Datadog Boosts AI Query Agent Accuracy by 59% with LLM Autoresearch

Datadog Boosts AI Query Agent Accuracy by 59% with LLM Auto research

What if an AI agent could run your experiments while you sleep? That is exactly what Datadog’s Database Monitoring team did, and the results are turning heads across the AI development community.

The team used Andrej Karpathy’s autoresearch tool alongside Datadog LLM Observability Experiments to autonomously run 23 experiments overnight. The goal was to improve an AI-powered SQL query optimization agent. They succeeded. The agent’s precision score jumped from P=0.54 to P=0.86 to a 59% leap, without human intervention between sessions.

The challenge, however, started much earlier. Datadog’s Database Monitoring (DBM) product already uses a precise, rule-based heuristic engine for query optimization. That engine scores P=0.903 on precision. The team then wondered: could an AI agent catch the patterns the engine misses?

When they fed an LLM a zero-shot prompt, no domain rules, just “analyze this SQL”, the agent found far more patterns. Still, nearly half its suggestions were wrong. Recall was strong at R=0.90, but precision collapsed to P=0.54. The task, therefore, became teaching the agent to be more precise without losing its breadth.

To do that properly, the team first built a solid evaluation dataset. They created 100 test cases across five categories: rewrites, missing indexes, anti-patterns, maintenance, and schema changes. Thirty percent of those cases were negative examples, queries that needed no optimization at all. They then configured precision, recall, and F1 evaluators using the LLM Observability SDK.

Next came the autoresearch loop. Instead of designing each experiment manually, the team wrote a HANDOFF.md document defining goals, error analysis, and next hypotheses.
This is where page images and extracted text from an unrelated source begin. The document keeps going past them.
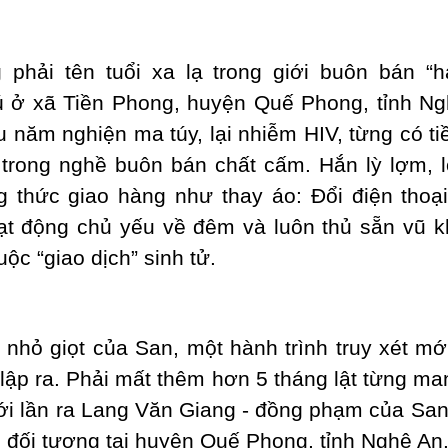
phải tên tuổi xa lạ trong giới buôn bán “h
ú ở xã Tiền Phong, huyện Quế Phong, tỉnh Ng
u năm nghiện ma túy, lại nhiễm HIV, từng có ti
trong nghề buôn bán chất cấm. Hắn lỳ lợm, lọ
 thức giao hàng như thay áo: Đổi điện thoại
t động chủ yếu về đêm và luôn thủ sẵn vũ k
ộc “giao dịch” sinh tử.
i nhỏ giọt của San, một hành trình truy xét m
lập ra. Phải mất thêm hơn 5 tháng lật từng ma
mới lần ra Lang Văn Giang - đồng phạm của San
 đối tượng tại huyện Quế Phong, tỉnh Nghệ An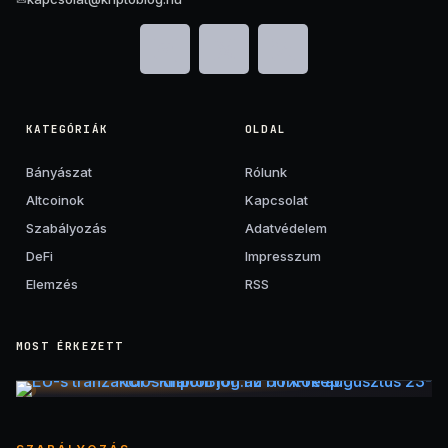
KATEGÓRIÁK
OLDAL
Bányászat
Rólunk
Altcoinok
Kapcsolat
Szabályozás
Adatvédelem
DeFi
Impresszum
Elemzés
RSS
MOST ÉRKEZETT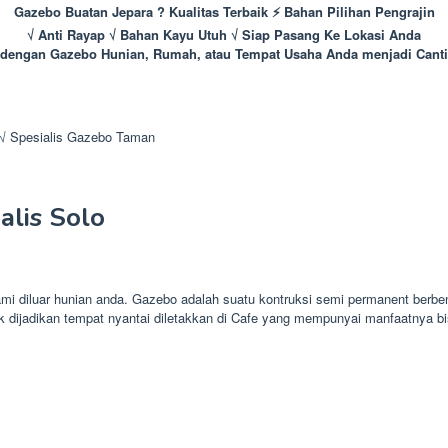
Gazebo Buatan Jepara ? Kualitas Terbaik ⚡ Bahan Pilihan Pengrajin
√ Anti Rayap √ Bahan Kayu Utuh √ Siap Pasang Ke Lokasi Anda
dengan Gazebo Hunian, Rumah, atau Tempat Usaha Anda menjadi Canti
√ Spesialis Gazebo Taman
lis Solo
mi diluar hunian anda. Gazebo adalah suatu kontruksi semi permanent berben
 dijadikan tempat nyantai diletakkan di Cafe yang mempunyai manfaatnya 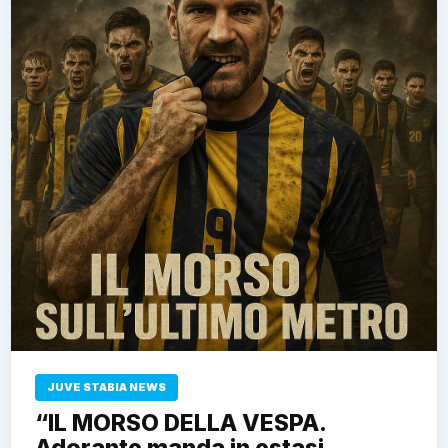
JUVE STABIA NEWS
“IL MORSO DELLA VESPA.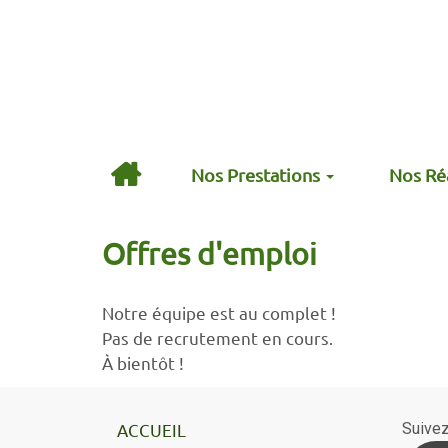
Nos Prestations
Nos Réa
Offres d'emploi
Notre équipe est au complet !
Pas de recrutement en cours.
À bientôt !
ACCUEIL
Suive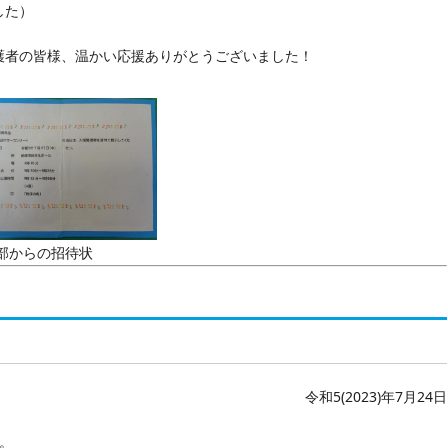
した）
者の皆様、温かい応援ありがとうございました！
部からの招待状
令和5(2023)年7月24日
。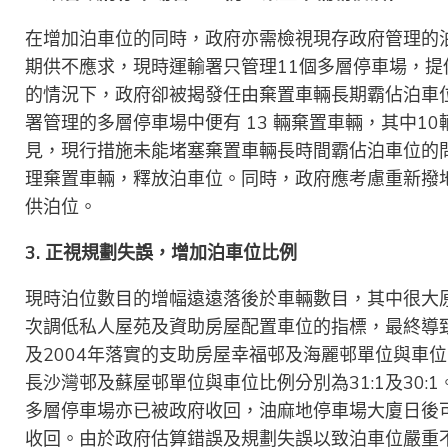
在增加泊車位的同時，政府亦需檢視現存政府管理的
期供不應求，現時運輸署只管理11個多層停車場，提
的情況下，政府卻被揭發任由棄置車輛長期霸佔泊車位
署管理的多層停車場中便有 13 輛棄置車輛，其中10輛
見，現行措施未能堵塞棄置車輛長時間霸佔泊車位的
理棄置車輛，釋放泊車位。同時，政府應考慮重新撥
供泊位。
3. 正視規劃失誤，增加泊車位比例
現時泊位數目的增幅遠遠落後於車輛數目，其中很大
次調低私人屋苑及資助房屋配置車位的指標，最終導致
及2004年落實的支助房屋幸福邨及海麗邨單位與車位比例
長沙灣邨及蘇屋邨單位與車位比例分別為31:1及30:1
多層停車場亦已被政府收回，油麻地停車場大廈日後可
收回。由於政府估算錯誤及規劃失誤以致泊車位嚴重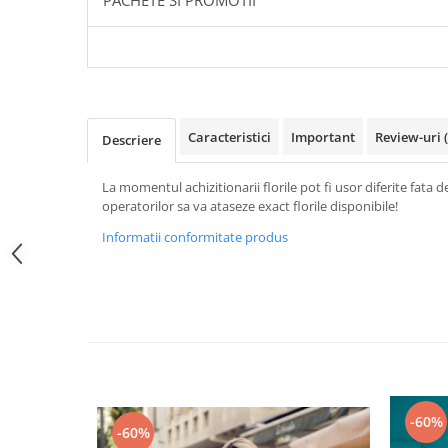
PACHETE SI PROMOTII
Caracteristici
Important
Review-uri
Descriere
La momentul achizitionarii florile pot fi usor diferite fata d
operatorilor sa va ataseze exact florile disponibile!
Informatii conformitate produs
-60%
-60%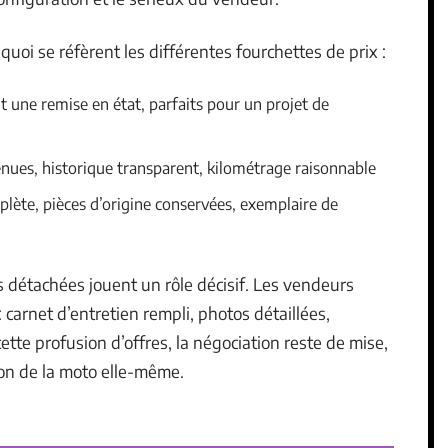
uoi se réfèrent les différentes fourchettes de prix :
 une remise en état, parfaits pour un projet de
enues, historique transparent, kilométrage raisonnable
lète, pièces d’origine conservées, exemplaire de
es détachées jouent un rôle décisif. Les vendeurs
carnet d’entretien rempli, photos détaillées,
ette profusion d’offres, la négociation reste de mise,
ion de la moto elle-même.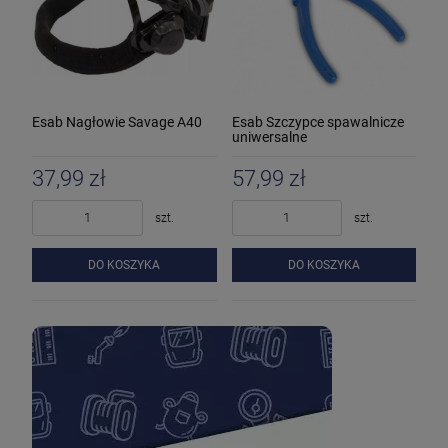
Esab Nagłowie Savage A40
Esab Szczypce spawalnicze
uniwersalne
37,99 zł
57,99 zł
szt.
szt.
DO KOSZYKA
DO KOSZYKA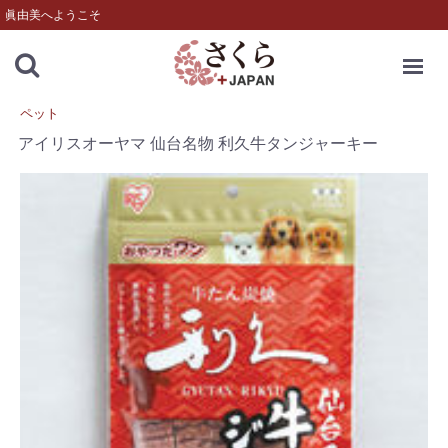
眞由美へようこそ
MENU
ペット
アイリスオーヤマ 仙台名物 利久牛タンジャーキー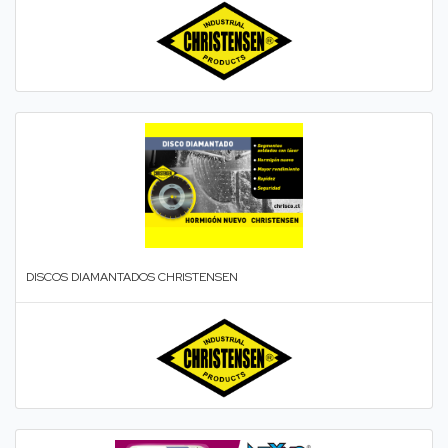
DISCOS DIAMANTADOS CHRISTENSEN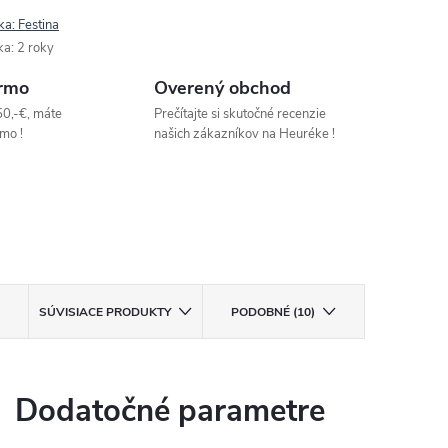
ka:
Festina
ka
:
2 roky
rmo
Overený obchod
50,-€, máte
Prečítajte si skutočné recenzie
mo !
našich zákazníkov na Heuréke !
SÚVISIACE PRODUKTY
PODOBNÉ (10)
Dodatočné parametre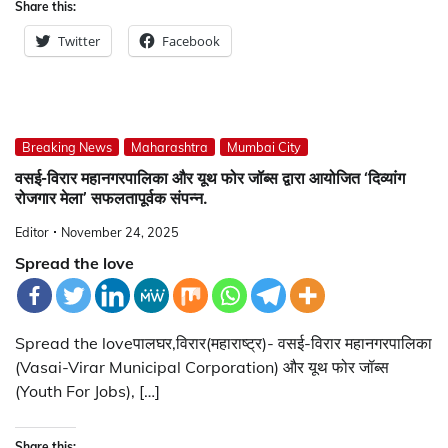
Share this:
Twitter
Facebook
Breaking News
Maharashtra
Mumbai City
वसई-विरार महानगरपालिका और यूथ फोर जॉब्स द्वारा आयोजित ‘दिव्यांग
रोजगार मेला’ सफलतापूर्वक संपन्न.
Editor
November 24, 2025
Spread the love
Spread the loveपालघर,विरार(महाराष्ट्र)- वसई-विरार महानगरपालिका
(Vasai-Virar Municipal Corporation) और यूथ फोर जॉब्स
(Youth For Jobs), […]
Share this:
A coding agent read the handoff, designed experiments, ran them via LLM Observability Experiments, analyzed per-case failures, and updated the handoff for the next session. The loop ran roughly four to eight experiments per session, fully automated.

The experiments ran in three phases. In Phase 1, the agent iterated on prompts and tool descriptions using Claude Sonnet 4.6. Requiring the model to cite tool evidence before suggesting optimizations such as referencing explain plan costs or schema indexes, pushed precision from 0.54 to 0.83 almost immediately. Adding three worked examples of what not to optimize then pushed precision further to 0.878 while holding recall at 0.858.

Phase 2 focused on compressing the gains into the smaller, cheaper Claude Haiku 4.5 model. A straightforward prompt transfer failed. So instead, the team applied a knowledge distillation approach. They compared Sonnet and Haiku traces on the same cases and found that Haiku was confusing missing indexes with stale statistics. They extracted four examples from Sonnet’s correct reasoning and embedded them into Haiku’s prompt. Both precision and recall improved as a result.

Even so, the results still fell just short of the team’s target of P≥0.85. The autoresearch driver then proposed a two-pass solution. a high-recall detector followed by a surgical verifier. After three iterations to calibrate the verifier’s aggressiveness, the final blind evaluation on 50 unseen cases landed at P=0.860, R=0.823, and F1=0.803.

Across 23 experiments, the autoresearch agent kept 17 improvements and discarded 6. Every experiment was recorded as a structured object in LLM Observability Experiments, complete with its hypothesis, configuration, and per-case results. That meant no scattered notes, no lost context between sessions, and no “I think we tried that” moments.

The methodology, notably, is not limited to SQL optimization. Any AI agent with an evaluation dataset, a task function, and measurable evaluators can be iterated the same way. Datadog’s LLM Observability now includes a free tier for the first 40,000 LLM spans, making this kind of LLM experimentation autoresearch accessible to teams of all sizes.

For teams still managing experiment history in terminal logs and half-remembered chats, this result makes a compelling case for infrastructure-driven AI research.